One debt-for-equity proposal involving a Waterford couple in ill-health is before the Circuit Court. The case could proceed to a precedent-setting ruling in the High Court if the lower court rejects the proposal.

Swapping debt for a share in a business is common in corporate insolvencies but is a new phenomenon in the case of home mortgages and personal insolvencies, despite being available under the Personal Insolvency Act 2012.

It involves an insolvent borrower retaining a share in a home equal to the amount they can pay every month and handing over the remaining share to the bank to cover the part of the mortgage they cannot pay.

The bank can only recoup its money when the debtor decides to sell the house or from the estate of the last surviving co-borrower.

It is seen by personal insolvency practitioners who advise clients in severe mortgage arrears as a solution in situations where people cannot pay a mortgage to cover the current market value of the property, do not have enough income or are too old to cover the full term of a mortgage.

Restructuring

Two firms that process many personal insolvency arrangements – financial rescues involving the restructuring of a mortgage – are seeking debt-for-equity swaps on behalf of insolvent individuals.

There were 31,624 mortgages in arrears of 720 days or more, covering mortgage debt of €7.1 billion and arrears of €2.5 billion at the end of September, according to the latest Central Bank data.

Dungarvan-based personal insolvency practitioner Mitchell O’Brien is pursuing a debt-for-equity solution in the case of the Waterford couple and another infirm couple from Wexford.

In the Wexford case, the couple owe a mortgage of €188,000 on a property with a market value of €95,000. They can only afford monthly payments of €348, a sum that would cover €51,800 of the mortgage.

Mr O’Brien has proposed a swap that would see the couple take a 28 per cent share of the house covering the part of the mortgage they can afford and the lender taking the remaining 72 per cent stake.

“This solution is used in corporate insolvency across the world every day.
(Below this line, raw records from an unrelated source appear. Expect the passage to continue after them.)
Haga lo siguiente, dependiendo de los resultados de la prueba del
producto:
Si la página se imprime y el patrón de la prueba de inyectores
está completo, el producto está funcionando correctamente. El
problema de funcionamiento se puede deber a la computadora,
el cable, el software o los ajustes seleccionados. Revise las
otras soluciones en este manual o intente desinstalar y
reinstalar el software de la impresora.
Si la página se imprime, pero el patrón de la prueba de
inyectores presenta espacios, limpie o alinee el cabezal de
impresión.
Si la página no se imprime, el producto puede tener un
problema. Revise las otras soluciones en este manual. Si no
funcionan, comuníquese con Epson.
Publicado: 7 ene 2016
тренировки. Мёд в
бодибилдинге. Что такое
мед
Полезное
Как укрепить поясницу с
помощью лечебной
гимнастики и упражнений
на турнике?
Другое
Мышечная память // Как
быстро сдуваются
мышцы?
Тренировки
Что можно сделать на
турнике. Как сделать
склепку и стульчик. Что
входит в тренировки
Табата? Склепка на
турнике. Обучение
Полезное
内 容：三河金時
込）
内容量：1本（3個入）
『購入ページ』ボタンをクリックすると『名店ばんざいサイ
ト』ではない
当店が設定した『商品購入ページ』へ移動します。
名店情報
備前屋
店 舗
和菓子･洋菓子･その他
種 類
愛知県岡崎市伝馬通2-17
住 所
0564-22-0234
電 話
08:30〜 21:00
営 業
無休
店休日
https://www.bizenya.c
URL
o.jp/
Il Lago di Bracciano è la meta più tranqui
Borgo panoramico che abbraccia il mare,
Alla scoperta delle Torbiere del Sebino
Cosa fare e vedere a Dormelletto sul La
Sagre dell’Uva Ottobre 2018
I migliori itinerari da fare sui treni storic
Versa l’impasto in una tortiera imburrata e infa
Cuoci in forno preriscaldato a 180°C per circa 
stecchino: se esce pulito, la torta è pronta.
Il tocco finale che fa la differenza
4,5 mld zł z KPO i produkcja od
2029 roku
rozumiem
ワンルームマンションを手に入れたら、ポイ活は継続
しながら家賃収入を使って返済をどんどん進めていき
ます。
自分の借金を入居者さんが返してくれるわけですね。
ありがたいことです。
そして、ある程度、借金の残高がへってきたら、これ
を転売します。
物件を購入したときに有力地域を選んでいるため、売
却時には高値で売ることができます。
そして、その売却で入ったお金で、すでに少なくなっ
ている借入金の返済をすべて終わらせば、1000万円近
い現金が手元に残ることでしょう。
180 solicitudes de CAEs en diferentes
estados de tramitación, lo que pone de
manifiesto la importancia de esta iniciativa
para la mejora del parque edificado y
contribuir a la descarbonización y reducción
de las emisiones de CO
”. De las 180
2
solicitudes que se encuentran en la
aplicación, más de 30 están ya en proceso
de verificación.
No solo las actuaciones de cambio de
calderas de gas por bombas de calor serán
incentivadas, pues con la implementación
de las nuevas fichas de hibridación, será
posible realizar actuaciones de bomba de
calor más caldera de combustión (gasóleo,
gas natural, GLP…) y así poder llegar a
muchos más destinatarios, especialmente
Those corporate boys wouldn’t be doing it if there wasn’t something in it for the debtor and the creditor,” said Mr O’Brien.

“The beauty of it is that it is called out in the legislation. We don’t need a change in legislation. It really is a solution whose time has come.”

Daragh Duffy, a director of Donegal-based McCambridge Duffy insolvency practitioners, said that his firm was preparing five or six debt-for-equity swap proposals for clients.

“These would allow you to keep debtors in their family home but also ensure that the bank isn’t losing out,” said Mr Duffy.

“They are being given an equity share in the property but if there is any uplift in the property they also get a share of that uplift. There will definitely be debt-for-equity swaps in 2018.”

Banks are generally reluctant to consider swaps in personal insolvency cases because it raises legal, regulatory and accounting issues by taking stakes in homes of the borrowers on to their books.

One source working in the area of personal insolvency said the possibility of a debt-for-equity swap, while not a preferred option for banks, might encourage lenders to accept an alternative financial solution such as a write-down of debt or a mortgage-to-rent deal where debtors switch to renting their home.

“The banks see the upside but they are still trying to see the concept of the product because it is new to them,” said Mr Duffy.